S3

Our AWS Simple Storage Service (S3) destination allows you to create a data lake simply and inexpensively following the concept of separating storage from processing, common in databases.

By creating S3 as a destination at Kondado, you can ETL (or ELT) data from over 70 sources and use virtualization technologies such as presto, athena, dremio and Redshift Spectrum to perform queries on your data.

As in S3 there is a separation between processing and storage, our models do not apply to this destination. Additionally, data aggregation and deduplication (UPSERT) operations must be done by you, either in the virtualization layer or with scripts such as AWS Glue. To help you with this process, we added to this destination the possibility for you to send notifications to URLs that will trigger these processes.

Below we will explain in detail how our S3 destination works and how to add it to the Kondado platform.

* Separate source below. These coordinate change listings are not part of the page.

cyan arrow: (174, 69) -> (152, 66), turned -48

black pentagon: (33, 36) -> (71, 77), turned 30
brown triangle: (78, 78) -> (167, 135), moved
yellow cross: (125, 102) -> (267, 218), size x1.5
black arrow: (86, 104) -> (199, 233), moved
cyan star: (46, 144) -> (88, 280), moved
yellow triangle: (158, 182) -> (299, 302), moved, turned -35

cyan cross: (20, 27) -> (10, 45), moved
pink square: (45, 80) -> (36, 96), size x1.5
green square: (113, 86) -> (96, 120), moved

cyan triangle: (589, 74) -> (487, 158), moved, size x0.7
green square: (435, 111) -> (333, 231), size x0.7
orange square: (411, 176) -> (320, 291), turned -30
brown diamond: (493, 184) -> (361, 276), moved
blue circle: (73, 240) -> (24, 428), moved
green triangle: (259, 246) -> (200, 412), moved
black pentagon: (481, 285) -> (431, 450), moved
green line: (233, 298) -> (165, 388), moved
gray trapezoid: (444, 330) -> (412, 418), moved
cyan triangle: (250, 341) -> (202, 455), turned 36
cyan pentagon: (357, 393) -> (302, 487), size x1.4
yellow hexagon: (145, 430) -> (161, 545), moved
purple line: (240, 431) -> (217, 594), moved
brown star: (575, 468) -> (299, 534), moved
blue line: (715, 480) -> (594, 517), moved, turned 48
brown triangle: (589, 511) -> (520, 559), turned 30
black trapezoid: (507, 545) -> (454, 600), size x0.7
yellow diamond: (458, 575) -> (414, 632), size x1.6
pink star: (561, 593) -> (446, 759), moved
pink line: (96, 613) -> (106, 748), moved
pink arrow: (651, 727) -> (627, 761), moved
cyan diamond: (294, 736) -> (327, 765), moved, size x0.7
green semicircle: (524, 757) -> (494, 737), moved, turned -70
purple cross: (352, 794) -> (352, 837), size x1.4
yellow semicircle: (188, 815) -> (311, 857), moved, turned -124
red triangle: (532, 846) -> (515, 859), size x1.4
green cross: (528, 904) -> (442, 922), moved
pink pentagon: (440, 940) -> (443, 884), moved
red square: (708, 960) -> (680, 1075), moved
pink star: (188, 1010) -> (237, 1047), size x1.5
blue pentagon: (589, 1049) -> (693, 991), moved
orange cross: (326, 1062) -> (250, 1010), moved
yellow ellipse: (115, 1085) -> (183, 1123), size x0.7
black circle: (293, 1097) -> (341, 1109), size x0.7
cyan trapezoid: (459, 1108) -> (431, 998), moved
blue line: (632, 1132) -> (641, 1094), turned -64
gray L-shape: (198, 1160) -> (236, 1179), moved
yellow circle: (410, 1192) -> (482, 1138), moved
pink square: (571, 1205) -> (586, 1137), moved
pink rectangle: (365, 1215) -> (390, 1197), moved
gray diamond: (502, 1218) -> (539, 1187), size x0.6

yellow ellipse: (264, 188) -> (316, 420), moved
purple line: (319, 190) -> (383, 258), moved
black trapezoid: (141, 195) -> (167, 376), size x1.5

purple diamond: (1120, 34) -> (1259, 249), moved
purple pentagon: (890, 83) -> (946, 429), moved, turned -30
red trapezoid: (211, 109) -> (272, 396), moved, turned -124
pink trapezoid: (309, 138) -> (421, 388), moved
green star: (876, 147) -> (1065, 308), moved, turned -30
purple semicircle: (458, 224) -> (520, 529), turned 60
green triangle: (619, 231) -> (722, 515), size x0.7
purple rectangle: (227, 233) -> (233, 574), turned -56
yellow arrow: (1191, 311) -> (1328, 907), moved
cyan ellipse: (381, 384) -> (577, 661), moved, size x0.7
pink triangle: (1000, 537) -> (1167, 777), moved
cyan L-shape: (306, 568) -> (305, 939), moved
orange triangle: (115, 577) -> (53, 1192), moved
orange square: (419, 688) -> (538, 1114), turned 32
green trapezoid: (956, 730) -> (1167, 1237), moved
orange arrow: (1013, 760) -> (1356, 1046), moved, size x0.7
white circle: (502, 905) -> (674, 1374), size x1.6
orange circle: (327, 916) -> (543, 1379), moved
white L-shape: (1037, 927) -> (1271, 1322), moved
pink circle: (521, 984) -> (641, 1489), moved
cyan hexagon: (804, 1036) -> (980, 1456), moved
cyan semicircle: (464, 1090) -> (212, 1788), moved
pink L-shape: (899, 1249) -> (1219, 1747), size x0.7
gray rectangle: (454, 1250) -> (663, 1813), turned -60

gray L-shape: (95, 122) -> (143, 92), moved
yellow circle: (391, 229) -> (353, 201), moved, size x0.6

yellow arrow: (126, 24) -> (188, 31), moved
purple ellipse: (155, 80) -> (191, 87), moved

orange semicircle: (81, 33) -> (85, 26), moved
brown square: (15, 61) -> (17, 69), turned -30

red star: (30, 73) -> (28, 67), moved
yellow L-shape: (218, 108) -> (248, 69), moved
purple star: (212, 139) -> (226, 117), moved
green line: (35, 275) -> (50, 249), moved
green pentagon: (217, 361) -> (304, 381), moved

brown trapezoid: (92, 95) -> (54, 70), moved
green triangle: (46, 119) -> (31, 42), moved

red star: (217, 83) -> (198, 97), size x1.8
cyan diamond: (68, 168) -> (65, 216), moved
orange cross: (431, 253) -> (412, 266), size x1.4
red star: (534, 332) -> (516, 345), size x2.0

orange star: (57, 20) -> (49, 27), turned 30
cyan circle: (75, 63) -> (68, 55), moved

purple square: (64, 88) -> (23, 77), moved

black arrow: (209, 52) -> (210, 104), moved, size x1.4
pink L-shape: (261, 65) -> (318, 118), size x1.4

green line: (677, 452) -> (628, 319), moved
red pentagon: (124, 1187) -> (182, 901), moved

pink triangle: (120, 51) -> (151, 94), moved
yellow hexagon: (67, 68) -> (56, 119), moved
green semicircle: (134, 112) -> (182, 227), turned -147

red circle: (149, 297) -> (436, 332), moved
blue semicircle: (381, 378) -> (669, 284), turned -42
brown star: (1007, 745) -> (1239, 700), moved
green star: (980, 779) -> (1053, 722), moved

1. Creation of the access key

The first step to add S3 as a destination is to create an AWS access key for Kondado to use. You can follow this AWS tutorial to learn how to do it.

The access key created must have the following permissions:

  • s3:PutObject
  • s3:GetObject
  • s3:ListBucket
  • s3:DeleteObject

Also, you must create a bucket where the data will be stored.

You can use the policy below as an example to give access to a specific bucket. Remember to edit the variable “CHANGE-THIS-WITH-BUCKET-NAME” with the actual name of your bucket.

{
  "Version": "2012-10-17",
  "Statement": [
    {
      "Sid": "kondadorecommendeds3destpolicy20220111",    
      "Effect": "Allow",
      "Action": [
        "s3:AbortMultipartUpload",
        "s3:DeleteObject",
        "s3:ListMultipartUploadParts",
        "s3:PutObject",
        "s3:GetObject"
      ],
      "Resource": [
        "arn:aws:s3:::CHANGE-THIS-WITH-BUCKET-NAME/*"
      ]
    },
    {
      "Effect": "Allow",
      "Action": [
        "s3:GetBucketLocation",
        "s3:ListBucket",
        "s3:ListBucketMultipartUploads"
      ],
      "Resource": [
        "arn:aws:s3:::CHANGE-THIS-WITH-BUCKET-NAME"
      ]
    }
  ]
}

If your bucket uses encryption, you also need to give IAM permission to access the KMS key: See more in this AWS tutorial.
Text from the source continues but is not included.